Whether a workable succession plan is in place at your firm or not, there is at least one common thread among most CPA firm owners: Your practice will be for sale at some point in the future.
After enduring the 30 or 40 years of sacrifice that were required to build a successful CPA practice, many CPAs would like to finally enjoy the fruits of their labor and engage in a sale or merger. The majority of CPAs who own an accounting practice cannot imagine life without the massive stress of the annual busy season, unfortunately, some CPAs encounter a breaking-point when they hear their doctor say “reduce your stress level or you will suffer the consequences of a heart attack or worse.”

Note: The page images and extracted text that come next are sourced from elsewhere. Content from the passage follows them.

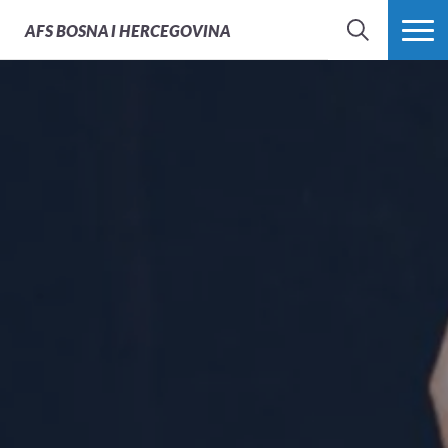
AFS
BOSNA I HERCEGOVINA
PRETRAŽI
PROŠIRI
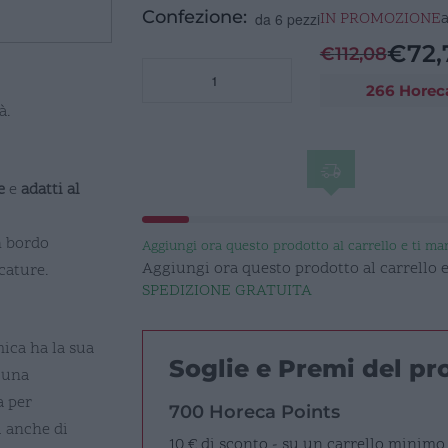
Confezione:
IN PROMOZIONE
da 6 pezzi
€
72,
€
112,08
GRAIN
266 Horec
Piatto
à.
piano
30cm
quantità
e
e
adatti al
n bordo
Aggiungi ora questo prodotto al carrello e ti m
Aggiungi ora questo prodotto al carrello
cature.
SPEDIZIONE GRATUITA
mica ha la sua
Soglie e Premi del p
 una
a per
700 Horeca Points
i anche di
10 € di sconto - su un carrello minimo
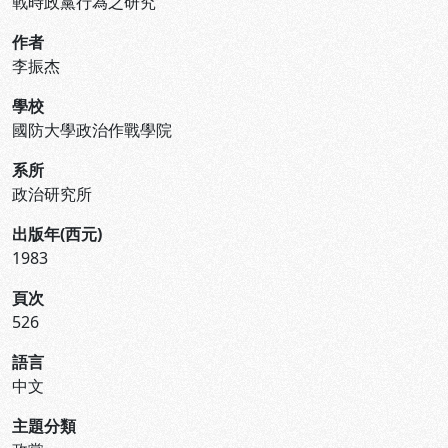
戰時政黨行為之研究
作者
李振杰
學校
國防大學政治作戰學院
系所
政治研究所
出版年(西元)
1983
頁次
526
語言
中文
主題分類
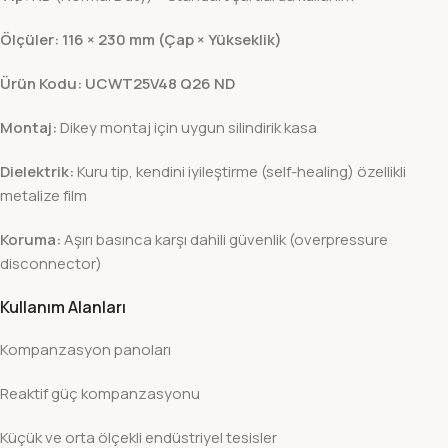
Ölçüler:
116 × 230 mm (Çap × Yükseklik)
Ürün Kodu:
UCWT25V48 Q26 ND
Montaj:
Dikey montaj için uygun silindirik kasa
Dielektrik:
Kuru tip, kendini iyileştirme (self-healing) özellikli
metalize film
Koruma:
Aşırı basınca karşı dahili güvenlik (overpressure
disconnector)
Kullanım Alanları
Kompanzasyon panoları
Reaktif güç kompanzasyonu
Küçük ve orta ölçekli endüstriyel tesisler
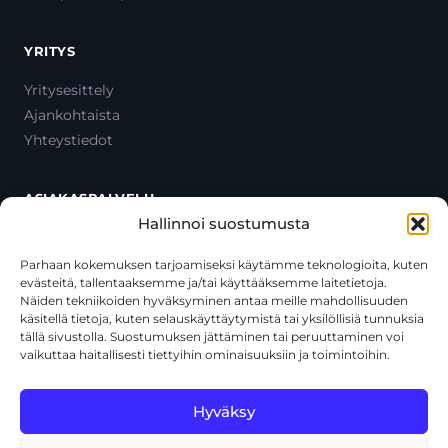
YRITYS
Yritysesittely
Ajankohtaista
Yhteystiedot
ASIAKASPALVELU
Hallinnoi suostumusta
Ota yhteyttä
Oma tili
Parhaan kokemuksen tarjoamiseksi käytämme teknologioita, kuten
evästeitä, tallentaaksemme ja/tai käyttääksemme laitetietoja.
Maksutavat
Näiden tekniikoiden hyväksyminen antaa meille mahdollisuuden
Toimitustavat
käsitellä tietoja, kuten selauskäyttäytymistä tai yksilöllisiä tunnuksia
Usein kysytyt kysymykset
tällä sivustolla. Suostumuksen jättäminen tai peruuttaminen voi
vaikuttaa haitallisesti tiettyihin ominaisuuksiin ja toimintoihin.
+358 44 270 3795
asiakaspalvelu@toolcat.fi
Hyväksy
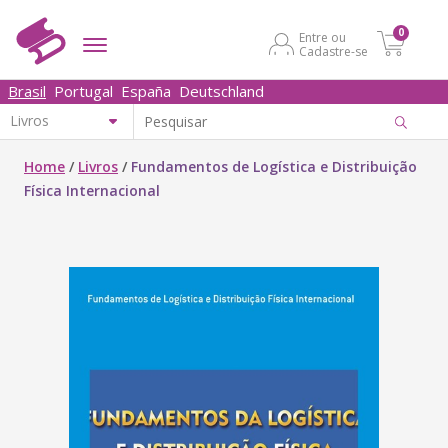
0
Entre ou
Cadastre-se
Brasil
Portugal
España
Deutschland
Home
/
Livros
/
Fundamentos de Logística e Distribuição
Física Internacional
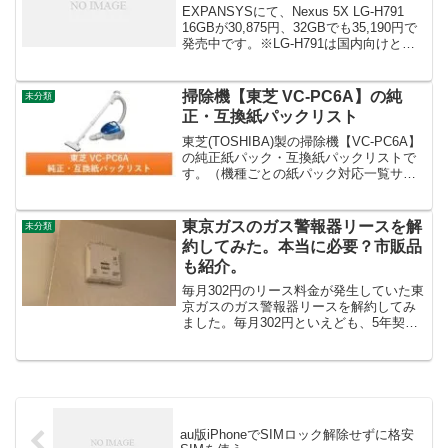
EXPANSYSにて、Nexus 5X LG-H791
16GBが30,875円、32GBでも35,190円で
発売中です。※LG-H791は国内向けと同
一モデルなので、対応周波数も問題な
し。円高還元セールとのことですが、単
純に在庫整理なので...
掃除機【東芝 VC-PC6A】の純
未分類
正・互換紙パックリスト
東芝(TOSHIBA)製の掃除機【VC-PC6A】
の純正紙パック・互換紙パックリストで
す。（機種ごとの紙パック対応一覧サイ
トとか作ったら需要あるのか、検証のた
め記事作成）製品外観・仕様掃除機の型
番に間違いがないか、必ず確認をお願い
東京ガスのガス警報器リースを解
未分類
します。外...
約してみた。本当に必要？市販品
も紹介。
毎月302円のリース料金が発生していた東
京ガスのガス警報器リースを解約してみ
ました。毎月302円といえども、5年契約
なので総額18,120円です。東京ガスさ
ん、リース警報機の解約をどこから問い
合わせればいいのか、ホームページに書
いてほしい・...
au版iPhoneでSIMロック解除せずに格安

Even when stress does not exacerbate a health issue, the rigors of client demands can regularly take a toll on a CPA’s personal life in the form of less time with friends and family – keeping the CPA away from activities he or she loves the most. Despite effectively managing the constant juggling of friends, family and career in your 30’s, 40’s, and even early 50’s, the addition of grandchildren or the burning desire to achieve the life-goals on your “bucket-list” will often tip the scale.
So let us assume for a moment you have just sold the CPA firm that you started and grew over the last thirty plus years. How would it feel to experience that long-awaited closing of the sale of your accounting practice – as well as the very first day of the next phase of your life?
The following insights were garnered over the course of conversations with hundreds of CPAs whose accounting practices my company has successfully promoted, negotiated, and sold.
Pinch Me! Is This Actually Happening?
CPAs are often at a loss for words to adequately describe their emotions at the moment they fully realize “I just sold my accounting practice.”